Of course, all of us regular people have real jobs and real lives and we don't normally have time to investigate every one of these issues. That's why there's this profession called journalism - those people are paid to do this for us, so we can be reliably informed by taking only an hour or two of our day to catch up on news. But they're not doing it. They're transcribing whatever they've been told without questioning it, they're reporting what sells instead of what's important, they're deliberately simplifying difficult issues so that we think we're getting more than we're really getting. It's unconscionable. But until it changes, my only strategy is to avoid the mainstream media outlets and get as much information from people who cite their sources and explain their reasoning at length as we possibly can. That's what I do, but I'm lucky that I have the time for it right now.

*Personally, I have very mixed feelings about independence for Kosovo. I think Kosovo needs international recognition and support, but I don't think constantly re-drawing borders helps. It's BS. It's always been BS. Eastern European history is a nightmare because of this idea that re-drawing borders can somehow resolve substantive conflict. But, right now, there doesn't seem to be another political option. I'm hopeful that Obama in the White House might have the power to explore other, more productive strategies, but it's all unknowable at this point. Except that with any *other* US President, nothing will change in our policy at all.

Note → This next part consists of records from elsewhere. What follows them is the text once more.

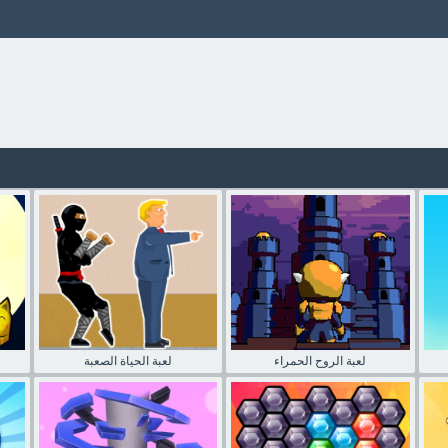
لعبة الروح الحمراء
لعبة الحياة الصعبة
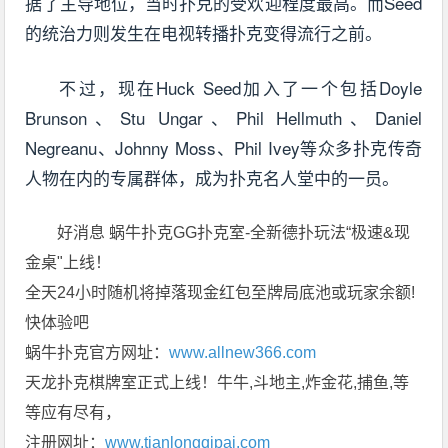
据了主导地位，当时扑克的受欢迎程度最高。而Seed
的统治力则发生在电视转播扑克变得流行之前。
不过，现在Huck Seed加入了一个包括Doyle
Brunson、Stu Ungar、Phil Hellmuth、Daniel
Negreanu、Johnny Moss、Phil Ivey等众多扑克传奇
人物在内的专属群体，成为扑克名人堂中的一员。
好消息 蜗牛扑克GG扑克室-全新德扑玩法“极速&现
金桌"上线！
全天24小时随机将掉落现金红包至牌局底池或玩家余额!
快体验吧
蜗牛扑克官方网址：
www.allnew366.com
天龙扑克棋牌室正式上线！牛牛,斗地主,炸金花,捕鱼,等
等应有尽有，
注册网址：
www.tianlongqipai.com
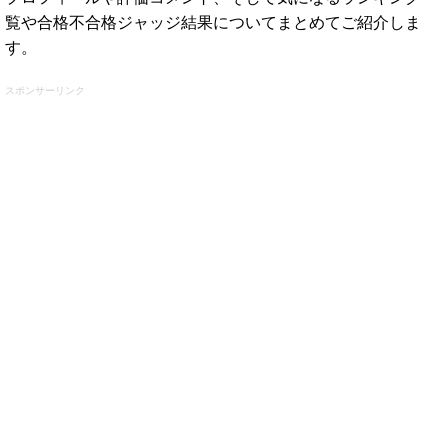
覧や合格不合格ジャッジ結果についてまとめてご紹介しま
す。
スポンサーリンク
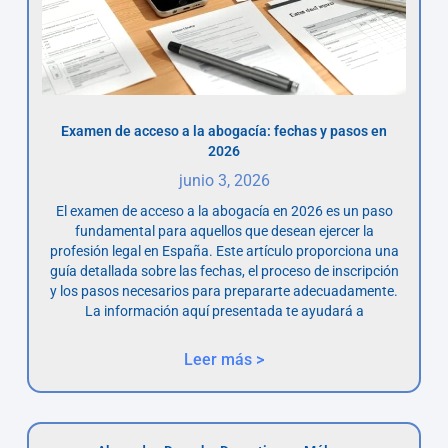
Examen de acceso a la abogacía: fechas y pasos en
2026
junio 3, 2026
El examen de acceso a la abogacía en 2026 es un paso
fundamental para aquellos que desean ejercer la
profesión legal en España. Este artículo proporciona una
guía detallada sobre las fechas, el proceso de inscripción
y los pasos necesarios para prepararte adecuadamente.
La información aquí presentada te ayudará a
Leer más >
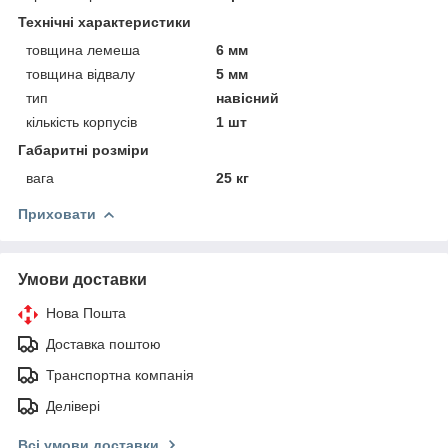
Технічні характеристики
товщина лемеша
6 мм
товщина відвалу
5 мм
тип
навісний
кількість корпусів
1 шт
Габаритні розміри
вага
25 кг
Приховати
Умови доставки
Нова Пошта
Доставка поштою
Транспортна компанія
Делівері
Всі умови доставки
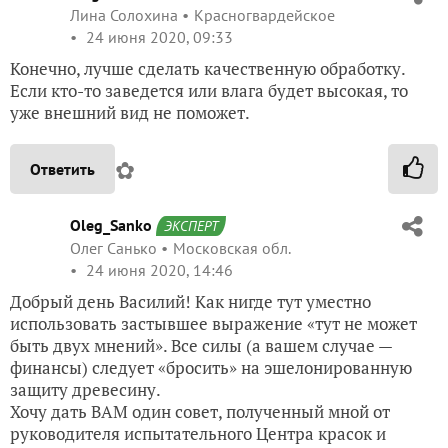
Лина Солохина
Красногвардейское
24 июня 2020, 09:33
Конечно, лучше сделать качественную обработку.
Если кто-то заведется или влага будет высокая, то
уже внешний вид не поможет.
✿
Ответить
Oleg_Sanko
ЭКСПЕРТ
Олег Санько
Московская обл.
24 июня 2020, 14:46
Добрый день Василий! Как нигде тут уместно
использовать застывшее выражение «тут не может
быть двух мнений». Все силы (а вашем случае —
финансы) следует «бросить» на эшелонированную
защиту древесину.
Хочу дать ВАМ один совет, полученный мной от
руководителя испытательного Центра красок и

THIS JUST IN: I don't understand why this is apparently being reported only on Canadian TV, not in the US, and why it all happened right on the eve of the Ohio primary. But watch here to see how the whole Canada-NAFTA thing was manufactured out of thin air to make Obama look bad so that Hillary can take Ohio and stay in the race. I'm sure it'll get cleared up - but too late to make a difference in Ohio. As far as who's behind the lovely timing - take your pick. Funny how well Hillary's working with the Republicans lately.

6 comments:

jill said...

Amen, sister. Amen.

Here's to nuance and understanding.

Marianne said...

Very Well written, Very Well said, and yes... what Jill wrote also :^)

Lisa said...

Dear Kate,

I have to point you to this article after laughing out loud:

'Supporters of both candidates, please listen closely. For the good of the Party -- no, for the good of the Nation! -- [...] No more blogging. No more reading TPM. No more arguing at the watercooler, or at the happy hour after work at TGIF's. Find a hobby -- knitting is really getting popular these days!'

(http://tpmcafe.talkingpointsmemo.com/talk/2008/03/obama-and-clinton-supporters-m.php)

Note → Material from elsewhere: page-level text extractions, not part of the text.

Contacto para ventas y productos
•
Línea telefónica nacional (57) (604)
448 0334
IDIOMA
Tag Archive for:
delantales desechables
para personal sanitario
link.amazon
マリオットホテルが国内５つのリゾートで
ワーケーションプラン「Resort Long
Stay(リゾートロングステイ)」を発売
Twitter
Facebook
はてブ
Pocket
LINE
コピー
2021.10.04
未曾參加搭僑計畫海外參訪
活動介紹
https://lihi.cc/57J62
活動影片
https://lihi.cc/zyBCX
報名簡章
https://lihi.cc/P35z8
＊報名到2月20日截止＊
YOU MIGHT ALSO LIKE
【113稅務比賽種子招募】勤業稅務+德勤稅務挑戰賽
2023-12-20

I only point you to it because it's funny they tell us to knit. :) (Really, I'm really not trying to tell you what to write on your blog, I have been reading your blog for a while and am interested by all the topics you've taken on so far.)

KcM said...

Slightly off-topic, but I thought it interesting that the Luo tribe in Kenya (from where Obama's family hails) is prObama, while the rival Kikuyu tribe is rooting for Clinton.

http://www.nytimes.com/2008/02/24/opinion/24kristof.html

aknitter said...

Thanks for sharing this post with the world, very facinating to read! I enjoyed it very much. :)

Yana Olson said...

Sometimes choosing not to wear a lapel pin can be a statement of patriotism.. yes i agree with that....!!